Originally I thought that they were developing another “casual-player dungeon” but that it wouldn’t be ready in time for the next patch (1.10). Then the drama mounted and the players started to rage even more than before as Tigole announced that a brand new 40-man instanced zone with, ZOMG, 18 bosses was going to be released this spring.
Now we know that the huge raid zone was in fact planned to be released with the 1.10 patch:
With all due respect, we’re not going to put Naxxramas on hold longer than we did.
It was originally scheduled for 1.10.
It is not anymore because the players started to RAGE. It seems that the protests have forced Blizzard to delay that instance to avoid an open conflict beyond what they have already.
But, you see, that’s the trend.
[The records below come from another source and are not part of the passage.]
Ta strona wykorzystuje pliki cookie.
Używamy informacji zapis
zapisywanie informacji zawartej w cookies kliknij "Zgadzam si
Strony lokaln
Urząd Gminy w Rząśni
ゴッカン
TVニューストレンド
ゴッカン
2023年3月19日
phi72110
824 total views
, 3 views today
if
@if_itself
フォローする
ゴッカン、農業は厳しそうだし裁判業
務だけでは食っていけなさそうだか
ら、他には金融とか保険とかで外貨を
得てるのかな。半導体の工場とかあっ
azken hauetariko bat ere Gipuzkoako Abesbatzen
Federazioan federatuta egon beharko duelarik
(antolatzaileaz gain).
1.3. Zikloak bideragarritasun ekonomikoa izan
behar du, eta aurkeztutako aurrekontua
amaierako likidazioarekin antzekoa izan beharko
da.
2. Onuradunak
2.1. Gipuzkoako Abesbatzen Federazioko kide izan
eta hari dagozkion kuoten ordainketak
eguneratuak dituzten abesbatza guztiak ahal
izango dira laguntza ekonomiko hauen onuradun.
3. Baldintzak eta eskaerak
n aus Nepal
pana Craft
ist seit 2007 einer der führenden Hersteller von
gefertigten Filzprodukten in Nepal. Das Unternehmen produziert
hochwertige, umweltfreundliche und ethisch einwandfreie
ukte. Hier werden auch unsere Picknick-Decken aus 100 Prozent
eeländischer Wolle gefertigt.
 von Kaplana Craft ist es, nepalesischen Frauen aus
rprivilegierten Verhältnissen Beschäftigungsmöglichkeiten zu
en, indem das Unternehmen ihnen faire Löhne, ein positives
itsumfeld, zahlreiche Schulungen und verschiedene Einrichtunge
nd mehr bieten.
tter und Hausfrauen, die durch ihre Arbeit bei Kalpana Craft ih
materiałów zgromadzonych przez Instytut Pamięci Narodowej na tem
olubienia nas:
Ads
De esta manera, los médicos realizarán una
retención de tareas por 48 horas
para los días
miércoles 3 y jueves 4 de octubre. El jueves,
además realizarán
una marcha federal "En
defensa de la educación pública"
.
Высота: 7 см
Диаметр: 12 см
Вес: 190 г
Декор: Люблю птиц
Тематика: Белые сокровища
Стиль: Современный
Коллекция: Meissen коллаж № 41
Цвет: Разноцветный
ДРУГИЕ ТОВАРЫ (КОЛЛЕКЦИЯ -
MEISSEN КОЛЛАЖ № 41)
Tigole is …annoyed by all these swarms of players that demand to be taken into consideration. While the great majority of the resources are put to the happy EverQuest raiders that Tigole proudly leads:
The way the raiding game operates is different from the non-raiding game. We’re working on non-raider content as well, but again, Naxxramas has been in the works for months longer than this debate has been a hot topic.
The fact that they are taking in consideration non-raiding players is a flat out LIE. NOTHING AT ALL was being designed, nor even ROUGHLY PLANNED, till the drama exploded and their whole smart design plan spectacularly backfired on them.
Before the “debate has been a hot topic”, noone cared about the two distinct groups that Blizzard defined in the game.
“The way the raiding game operates is different from the non-raiding game.”
Can you see the distinction and difference of treatment? Elitists and mass. Included and excluded. Heroes and meatballs.
This “mass” of players that Blizzard gathered in their game is a …nuisance that wasn’t expected. The raiding game was supposed to be the “grand scheme” of things that would have brought the game to a new level.
18 April 2002. Four years ago. Tigole, catass leader and Blizzard freshmeat:
Blizzard’s desire to provide well designed high-end content will prove to be a breath of fresh air for the readers of this site. Unfortunately, I cannot go into much detail at this time but I can say that there are ideas being discussed for the hardcore, end-game player which are nothing short of groundbreaking. You guys, the fans of this site, know how discerning I am when it comes to “uber” content in a game. Trust me, you have much to look forward to.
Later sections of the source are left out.